Nos agresseurs se sont divisés, le gros de la flotte est en formation autour d'Arès pareil à un essaim de guêpes mortellement organisées. Une pluie dorée s'abat sur la planète, pour détruire ce que cachent ses sous-sols, exterminer ceux qui n'auraient pas pu atteindre le vaisseau. Quelques uns de ces insectes, comme perdus, nous ont pris en chasse. Nos vies sont précieuses. Enfin, pas la mienne, je ne suis qu'un étudiant, au mieux un assistant. J'ai laissé toutes mes connaissances partir devant, suivant l'exemple du professeur. Nous avions un certain réconfort à nous tenir encore compagnie. Mais les hommes et femmes qui m'entourent sont pour beaucoup des scientifiques, qui ont veillé sur leurs créations jusqu'au dernier instant. Leur travail parti en fumée, il faut encore supprimer leur cerveau, ainsi l'état de la recherche au sein de l'Alliance reculera de plusieurs décennies.
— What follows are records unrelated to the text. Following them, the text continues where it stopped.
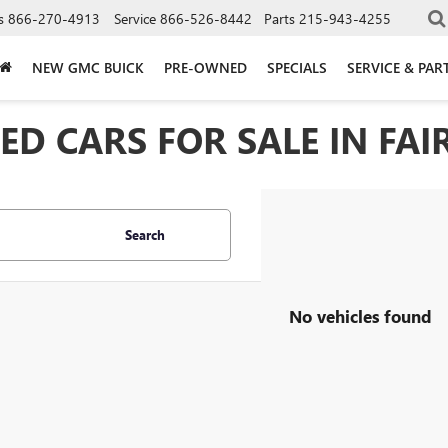
s
866-270-4913
Service
866-526-8442
Parts
215-943-4255
NEW GMC BUICK
PRE-OWNED
SPECIALS
SERVICE & PAR
D CARS FOR SALE IN FAIR
Search
No vehicles found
Une nouvelle secousse, plus forte que les autres, me projette au sol. Arraché à ma prise, une traînée rouge me barre maintenant une bonne partie de la main. Je n'envisage pas de me lever et me cramponne aux barres qui courent le long des murs, au sol. Un instant, je vois dans le métal le reflet de mon visage paniqué. Je ne pensais pas avoir l'air aussi concerné, de l'extérieur. Il est vrai qu'à l'intérieur, je suis un sacré mélange d'émotions. Peur, horreur même. Désespoir. Ma planète se meurt sous mes yeux. C'est une boule de feu. Bientôt ce ne sera plus qu'un caillou nu. Comme si jamais Homme n'y avait posé le pied. Je vais mourir. Je crois que ça m'ébranle tout autant. Les gens que je connais, certains vivent-ils encore? Ma poitrine semble ouverte, à vif.